Starting at the line with "signes que certains" and going on through the line with "Ma sœur m’a", reproduce each line in the records below exactly and nothing more.

Saved data entries
━━━━

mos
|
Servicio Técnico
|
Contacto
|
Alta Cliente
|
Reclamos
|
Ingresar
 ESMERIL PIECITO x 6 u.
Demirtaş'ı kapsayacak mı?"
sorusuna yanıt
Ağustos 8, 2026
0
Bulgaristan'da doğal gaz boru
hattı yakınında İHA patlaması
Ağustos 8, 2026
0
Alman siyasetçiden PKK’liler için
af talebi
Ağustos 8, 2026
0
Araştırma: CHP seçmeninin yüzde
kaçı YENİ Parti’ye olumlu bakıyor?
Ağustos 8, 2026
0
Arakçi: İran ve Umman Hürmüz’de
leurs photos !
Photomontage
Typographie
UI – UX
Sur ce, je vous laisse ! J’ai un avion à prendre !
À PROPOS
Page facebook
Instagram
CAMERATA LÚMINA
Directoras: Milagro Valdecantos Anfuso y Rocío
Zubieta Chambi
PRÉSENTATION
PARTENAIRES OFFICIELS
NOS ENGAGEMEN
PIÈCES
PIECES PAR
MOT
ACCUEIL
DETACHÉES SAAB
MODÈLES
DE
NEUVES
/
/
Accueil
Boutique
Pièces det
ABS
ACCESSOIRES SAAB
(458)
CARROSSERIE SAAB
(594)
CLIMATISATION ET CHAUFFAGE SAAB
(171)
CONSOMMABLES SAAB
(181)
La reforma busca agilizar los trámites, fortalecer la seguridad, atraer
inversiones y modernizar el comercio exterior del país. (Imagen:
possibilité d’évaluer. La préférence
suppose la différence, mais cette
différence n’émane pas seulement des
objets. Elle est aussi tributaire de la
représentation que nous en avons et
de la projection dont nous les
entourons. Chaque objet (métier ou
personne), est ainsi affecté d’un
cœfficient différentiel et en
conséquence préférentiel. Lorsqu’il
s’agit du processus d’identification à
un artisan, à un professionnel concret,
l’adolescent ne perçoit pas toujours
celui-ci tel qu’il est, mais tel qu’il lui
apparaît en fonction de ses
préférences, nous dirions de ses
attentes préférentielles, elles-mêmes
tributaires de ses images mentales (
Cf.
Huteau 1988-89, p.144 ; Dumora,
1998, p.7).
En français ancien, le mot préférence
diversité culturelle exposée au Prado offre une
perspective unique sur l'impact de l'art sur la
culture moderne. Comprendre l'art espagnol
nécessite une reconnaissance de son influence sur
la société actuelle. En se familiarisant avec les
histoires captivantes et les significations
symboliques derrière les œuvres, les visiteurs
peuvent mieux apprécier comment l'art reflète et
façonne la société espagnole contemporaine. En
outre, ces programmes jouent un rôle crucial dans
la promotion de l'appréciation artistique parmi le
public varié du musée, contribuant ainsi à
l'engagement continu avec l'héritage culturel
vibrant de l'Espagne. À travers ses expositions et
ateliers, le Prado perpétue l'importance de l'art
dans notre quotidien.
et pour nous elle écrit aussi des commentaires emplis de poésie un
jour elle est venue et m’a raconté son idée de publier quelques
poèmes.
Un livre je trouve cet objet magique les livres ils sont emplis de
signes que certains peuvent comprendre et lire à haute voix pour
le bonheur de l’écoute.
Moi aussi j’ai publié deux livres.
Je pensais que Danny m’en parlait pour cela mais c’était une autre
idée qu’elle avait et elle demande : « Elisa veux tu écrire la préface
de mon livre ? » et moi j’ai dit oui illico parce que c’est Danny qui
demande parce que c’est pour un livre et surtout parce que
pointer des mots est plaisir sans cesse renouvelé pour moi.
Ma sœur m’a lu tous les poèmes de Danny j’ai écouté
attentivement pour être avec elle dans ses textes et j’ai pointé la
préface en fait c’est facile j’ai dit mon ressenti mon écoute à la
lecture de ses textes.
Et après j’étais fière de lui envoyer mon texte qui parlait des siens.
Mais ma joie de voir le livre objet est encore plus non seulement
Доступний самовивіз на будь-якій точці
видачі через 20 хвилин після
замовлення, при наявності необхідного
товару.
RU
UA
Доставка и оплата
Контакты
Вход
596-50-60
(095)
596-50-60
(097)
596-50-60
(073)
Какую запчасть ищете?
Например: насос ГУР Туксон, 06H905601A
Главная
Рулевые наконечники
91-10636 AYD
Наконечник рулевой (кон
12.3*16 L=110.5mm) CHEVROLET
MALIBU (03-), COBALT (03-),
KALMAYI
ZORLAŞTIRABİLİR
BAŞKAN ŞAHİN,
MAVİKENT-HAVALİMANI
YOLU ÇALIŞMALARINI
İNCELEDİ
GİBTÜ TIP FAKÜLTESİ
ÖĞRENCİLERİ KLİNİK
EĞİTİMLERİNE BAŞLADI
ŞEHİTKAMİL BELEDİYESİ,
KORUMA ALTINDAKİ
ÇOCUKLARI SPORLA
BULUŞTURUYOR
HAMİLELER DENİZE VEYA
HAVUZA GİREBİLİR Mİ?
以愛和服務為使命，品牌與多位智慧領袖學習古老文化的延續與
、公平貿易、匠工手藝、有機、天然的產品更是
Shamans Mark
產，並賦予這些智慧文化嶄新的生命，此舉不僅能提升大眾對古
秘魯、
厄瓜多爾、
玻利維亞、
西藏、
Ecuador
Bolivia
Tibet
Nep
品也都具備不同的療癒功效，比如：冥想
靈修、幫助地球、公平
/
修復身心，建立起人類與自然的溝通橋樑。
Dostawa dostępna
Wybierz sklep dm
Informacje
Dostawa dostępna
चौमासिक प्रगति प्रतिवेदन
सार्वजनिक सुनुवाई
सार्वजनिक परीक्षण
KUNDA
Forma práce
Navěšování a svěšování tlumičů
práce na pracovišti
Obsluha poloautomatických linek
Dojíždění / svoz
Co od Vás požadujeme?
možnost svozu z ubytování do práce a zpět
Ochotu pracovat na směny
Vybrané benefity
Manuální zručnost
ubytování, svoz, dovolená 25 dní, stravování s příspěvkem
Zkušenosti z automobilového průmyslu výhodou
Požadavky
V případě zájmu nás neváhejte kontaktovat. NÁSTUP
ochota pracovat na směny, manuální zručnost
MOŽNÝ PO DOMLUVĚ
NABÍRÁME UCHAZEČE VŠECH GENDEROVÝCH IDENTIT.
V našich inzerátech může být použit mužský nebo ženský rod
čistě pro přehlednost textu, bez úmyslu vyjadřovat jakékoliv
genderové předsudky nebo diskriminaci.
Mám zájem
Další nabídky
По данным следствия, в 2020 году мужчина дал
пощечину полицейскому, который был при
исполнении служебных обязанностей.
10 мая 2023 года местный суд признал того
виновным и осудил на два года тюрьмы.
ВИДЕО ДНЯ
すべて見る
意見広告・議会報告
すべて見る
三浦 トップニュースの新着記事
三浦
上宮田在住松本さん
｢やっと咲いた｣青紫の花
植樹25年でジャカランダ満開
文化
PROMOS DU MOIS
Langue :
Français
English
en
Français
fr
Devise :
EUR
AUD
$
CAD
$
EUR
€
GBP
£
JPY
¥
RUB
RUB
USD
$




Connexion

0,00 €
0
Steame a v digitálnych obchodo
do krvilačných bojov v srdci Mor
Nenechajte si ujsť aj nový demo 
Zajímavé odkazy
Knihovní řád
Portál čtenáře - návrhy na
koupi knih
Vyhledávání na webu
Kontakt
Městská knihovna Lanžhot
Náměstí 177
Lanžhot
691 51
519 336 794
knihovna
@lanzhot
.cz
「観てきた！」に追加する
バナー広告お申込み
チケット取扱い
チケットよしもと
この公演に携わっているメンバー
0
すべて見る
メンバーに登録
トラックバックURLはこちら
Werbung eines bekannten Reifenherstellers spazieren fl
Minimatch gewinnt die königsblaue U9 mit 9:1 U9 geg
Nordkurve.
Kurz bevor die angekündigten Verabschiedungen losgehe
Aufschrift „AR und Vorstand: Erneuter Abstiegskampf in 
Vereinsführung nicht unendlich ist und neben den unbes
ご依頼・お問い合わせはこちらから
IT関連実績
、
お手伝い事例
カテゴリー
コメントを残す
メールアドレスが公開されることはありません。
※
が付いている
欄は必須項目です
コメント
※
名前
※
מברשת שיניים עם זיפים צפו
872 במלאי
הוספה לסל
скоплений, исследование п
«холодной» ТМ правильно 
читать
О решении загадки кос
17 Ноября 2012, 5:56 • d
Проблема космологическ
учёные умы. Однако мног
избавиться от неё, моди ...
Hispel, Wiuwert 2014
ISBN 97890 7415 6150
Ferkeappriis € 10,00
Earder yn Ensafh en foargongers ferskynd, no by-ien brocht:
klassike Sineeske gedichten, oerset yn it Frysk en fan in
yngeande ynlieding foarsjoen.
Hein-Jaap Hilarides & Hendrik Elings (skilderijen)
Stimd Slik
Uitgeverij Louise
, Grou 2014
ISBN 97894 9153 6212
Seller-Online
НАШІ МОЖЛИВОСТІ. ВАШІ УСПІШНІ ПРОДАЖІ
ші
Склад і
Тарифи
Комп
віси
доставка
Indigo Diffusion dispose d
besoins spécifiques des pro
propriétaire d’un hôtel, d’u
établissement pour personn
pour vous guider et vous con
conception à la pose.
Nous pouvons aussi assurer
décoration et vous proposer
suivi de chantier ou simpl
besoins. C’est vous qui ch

━━━━

* ANSWER SPACE:
signes que certains peuvent comprendre et lire à haute voix pour
le bonheur de l’écoute.
Moi aussi j’ai publié deux livres.
Je pensais que Danny m’en parlait pour cela mais c’était une autre
idée qu’elle avait et elle demande : « Elisa veux tu écrire la préface
de mon livre ? » et moi j’ai dit oui illico parce que c’est Danny qui
demande parce que c’est pour un livre et surtout parce que
pointer des mots est plaisir sans cesse renouvelé pour moi.
Ma sœur m’a lu tous les poèmes de Danny j’ai écouté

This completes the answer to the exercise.